We always have people putting fakes on the Internet before a new record is released, and the fakes are always really electronic with little kids' voices and things like that.

  • Shout-Out: The group name is a reference to the National Film Board of Canada. Their titles and samples can be pretty heavy on this as well:
    • "Turquoise Hexagon Sun" and "Orange Hexagon Sun" reference the Hexagon Sun artistic collective, which supposedly includes the band, Iain Campbell, Simon Goderich, Mark Garrett, Rachel Stewart, Alan Mackenzie, and Andrew Wilson.

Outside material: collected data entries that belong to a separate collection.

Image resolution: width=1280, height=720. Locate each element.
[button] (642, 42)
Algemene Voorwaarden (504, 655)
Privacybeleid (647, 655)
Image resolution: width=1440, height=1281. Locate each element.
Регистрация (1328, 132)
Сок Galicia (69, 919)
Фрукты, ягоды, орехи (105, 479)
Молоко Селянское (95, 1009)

The band also use "Hexagon Sun" as the name of their recording studio.
    • The Branch Davidian cult gets referenced in "Amo Bishop Roden" (she was married to George Roden, who was a rival to David Koresh), "In a Beautiful Place Out in the Country" (whose title and main vocal sample is apparently cribbed from a description of their compound in Waco used by Roden to advertise the cult; the EP's cover also contains a small image of Koresh hidden underneath the CD tray) and "1969" (the vocoded sample "Although not a follower of hseroK divaD, she's a devoted Branch Davidian" is also a reference to Roden).
    • "Telephasic Workshop", among other things, is suggested by the BoCpages fansite to be a reference to the BBC Radiophonic Workshop, best known for its contributions to Doctor Who.

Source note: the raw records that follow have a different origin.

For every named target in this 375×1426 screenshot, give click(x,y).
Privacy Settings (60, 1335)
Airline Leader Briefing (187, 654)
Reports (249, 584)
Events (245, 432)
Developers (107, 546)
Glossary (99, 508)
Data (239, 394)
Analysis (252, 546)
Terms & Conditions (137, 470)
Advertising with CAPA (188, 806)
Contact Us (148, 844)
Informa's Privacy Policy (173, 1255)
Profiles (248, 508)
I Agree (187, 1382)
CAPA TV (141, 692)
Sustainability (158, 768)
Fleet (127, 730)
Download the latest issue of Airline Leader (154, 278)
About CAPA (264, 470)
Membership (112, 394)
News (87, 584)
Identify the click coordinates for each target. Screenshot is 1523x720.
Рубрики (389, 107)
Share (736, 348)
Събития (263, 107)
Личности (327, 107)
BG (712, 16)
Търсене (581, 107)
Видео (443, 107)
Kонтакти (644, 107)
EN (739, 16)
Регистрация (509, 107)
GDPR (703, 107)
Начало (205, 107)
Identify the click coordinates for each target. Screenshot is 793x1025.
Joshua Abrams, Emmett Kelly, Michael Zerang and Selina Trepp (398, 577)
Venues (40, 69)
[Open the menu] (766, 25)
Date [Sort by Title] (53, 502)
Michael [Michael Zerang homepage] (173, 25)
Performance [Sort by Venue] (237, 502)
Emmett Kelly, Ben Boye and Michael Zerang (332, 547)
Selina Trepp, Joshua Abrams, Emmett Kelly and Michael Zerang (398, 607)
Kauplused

    • "Kaini Industries" is a misspelling of Kainai Industries, a Canadian company set up in July 1971 (the month Mike was born) to provide emplyoment for a Kainai (Blood Nation) reserve.

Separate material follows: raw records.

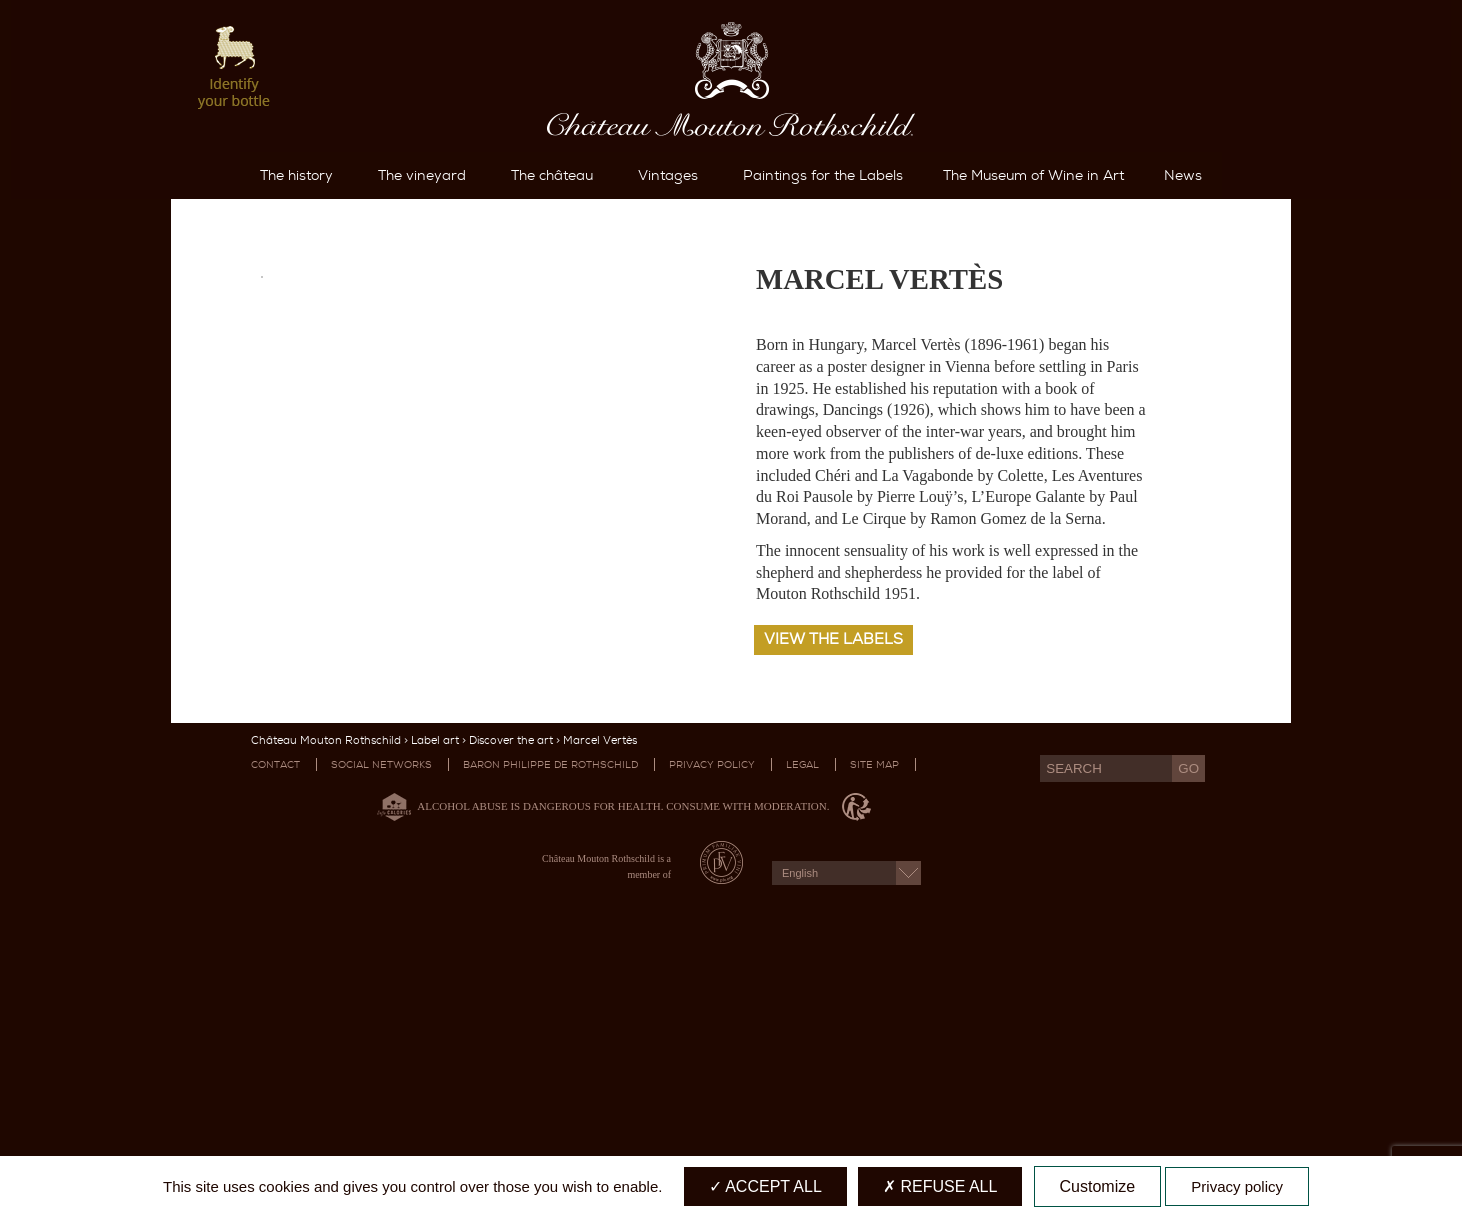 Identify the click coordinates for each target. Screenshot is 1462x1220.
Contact (275, 1020)
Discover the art (511, 996)
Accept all (765, 1186)
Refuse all (940, 1186)
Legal (802, 1020)
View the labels (833, 895)
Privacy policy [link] (1237, 1186)
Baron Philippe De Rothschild (550, 1020)
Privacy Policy (712, 1020)
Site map (874, 1020)
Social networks (381, 1020)
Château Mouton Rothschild (326, 996)
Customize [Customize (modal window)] (1098, 1186)
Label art (435, 996) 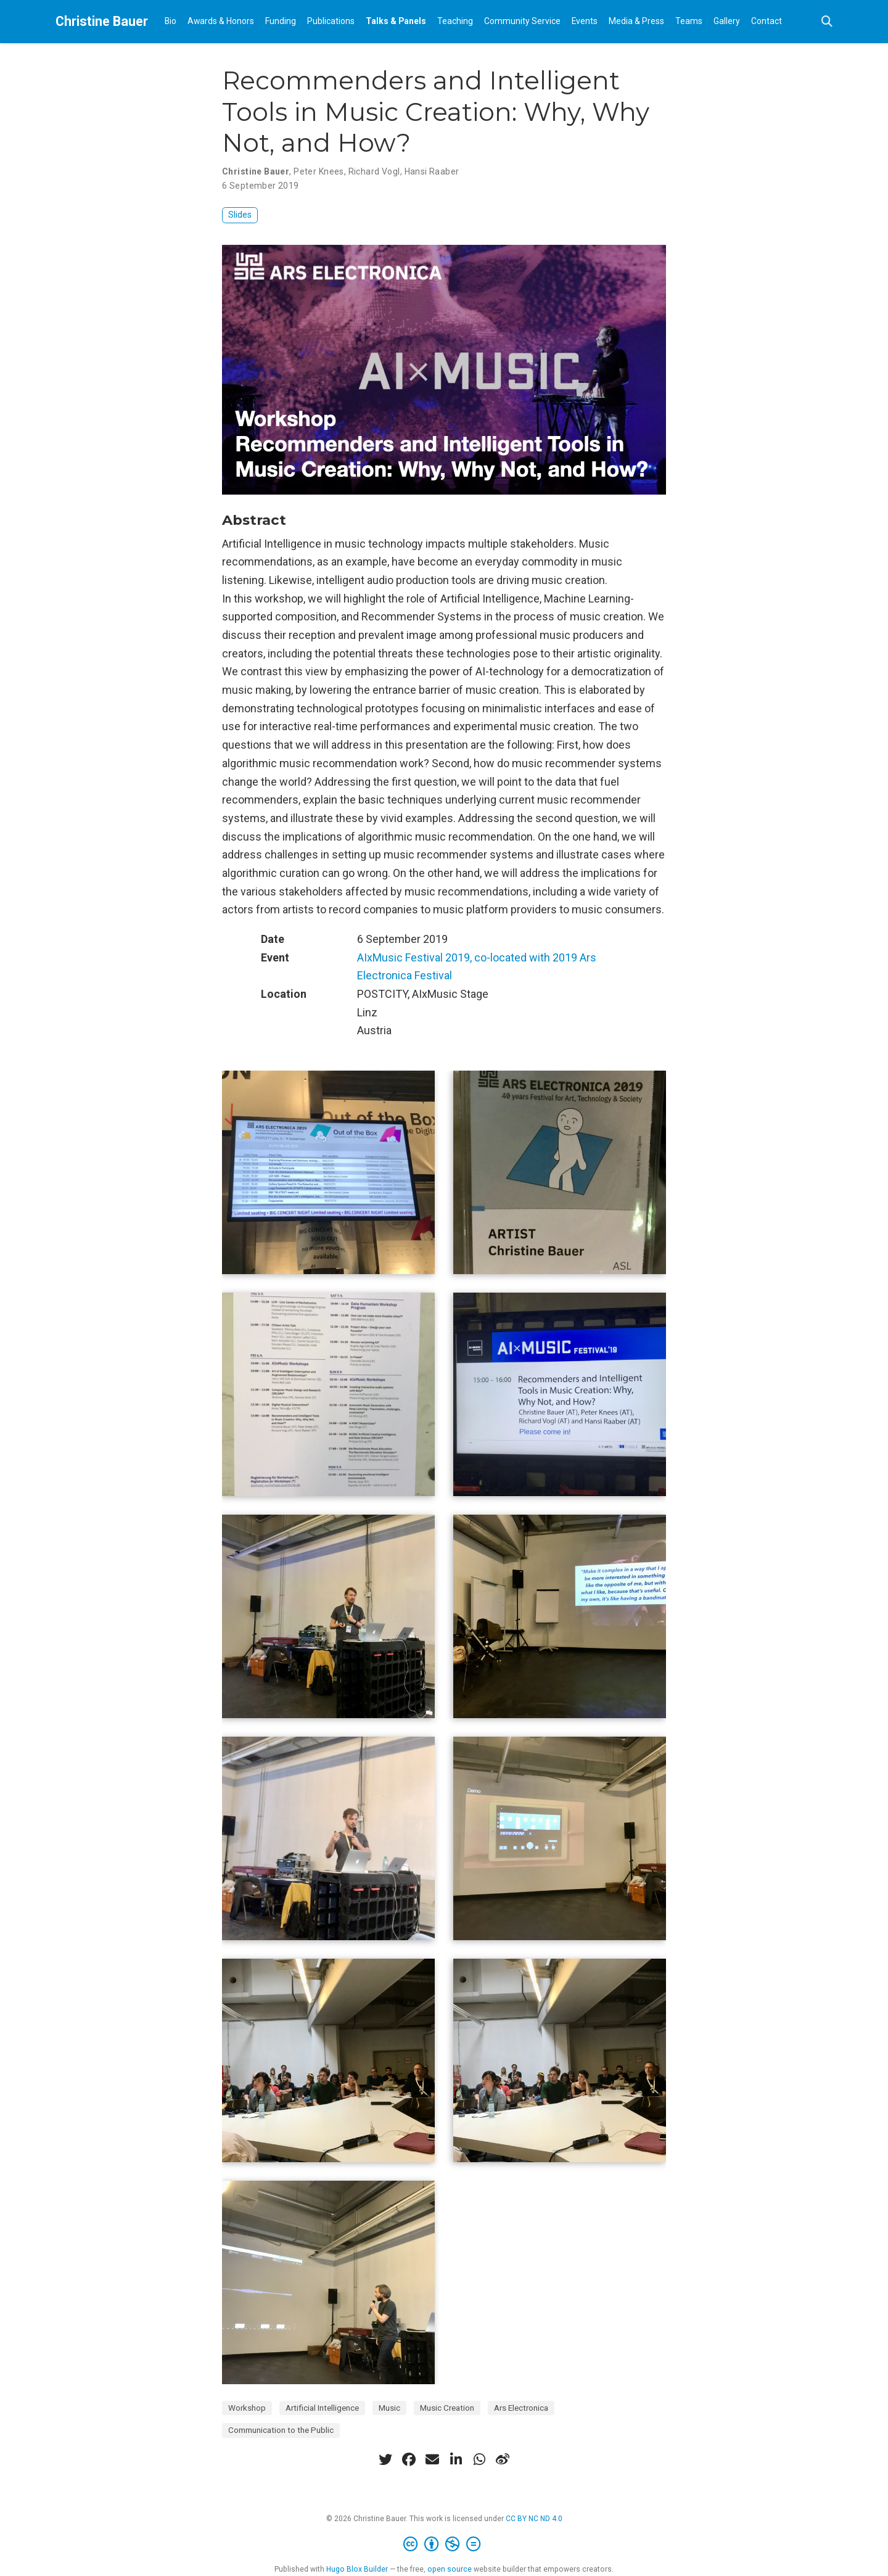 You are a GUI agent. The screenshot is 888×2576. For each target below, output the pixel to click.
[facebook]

    • "Roygbiv" is a famous mnemonic used to remember the order of colours in a rainbow.
    • "Aquarius" is named that because its primary sample comes from "Aquarius" by Galt MacDermot, from the Hair (theatre) soundtrack (specifically, the 1979 soundtrack). This is a bit more noticeable on the Aquarius EP version (pay attention for the slap bass riff), as the Music Has the Right to Children version runs the sample through some heavier EQ'ing and processing. The song also uses samples from vintage Sesame Street episodes (the man saying "orange", kids laughing and saying "yeah, that's right").
    • "Olson" and "Smokes Quantity" are references to the band's friends Melissa Olson (who directed the "Dayvan Cowboy" video) and an unnamed friend who was nicknamed "Smokes Quantity".
    • "Pete Standing Alone" is a reference to Pete Standing Alone, a First Nation Canadian who appeared in seven National Film Board of Canada documentaries about the Kainai nation, including Circle of the Sun.
    • Geogaddi's title is usually considered to be a Portmanteau of "Geo-" (Greek for "earth") and "Gaddi", the name of a pacifist, nomadic Hindu tribe from Himachal Pradesh in northwestern India. Its references lean more towards religious symbolism and mathematics ("A Is To B As B Is To C", "The Smallest Weird Number", "Music Is Math").
  • Signature Song: "Roygbiv"... not that it's the only one that can be called that: "Dayvan Cowboy," "1969," and "Music Is Math" also are contenders.
  • Subliminal Seduction: All of their albums employ heavy use of reversing, which sometimes has landed them in hot water. Notably, some of their shorter songs like "Dandelion" and "Over the Horizon Radar" are made almost entirely of this.[2]
  • Teen Genius: Considering the fact that Mike was born in 1971 and Marcus in 1973, they technically started Boards of Canada when they were still teenagers, like their Warp labelmate Aphex Twin. (And much like Aphex, it took them a while to find their trademark style.)
  • Wild Mass Guessing: Possibly one of the most guessed-about bands ever, especially since they love using cryptic song titles, obscure and distorted samples, and references to numbers and cults.
  • Zeerust: Boards of Canada was directly influenced by the National Board of Canada's old 1970s music, so this is no surprise.
  1. (For a while they pulled a White Stripes and pretended they were just friends; when asked why they explained that they didn't want to attract needless comparisons to Orbital, another Sibling Team electronic band.)
  2. If re-reversed to hear the original, "Dandelion" turns out to sound a bit like a Chiptune and "Over the Horizon Radar" is... well, still hauntingly beautiful, but it becomes clearer that its melody is played on a Rhodes keyboard.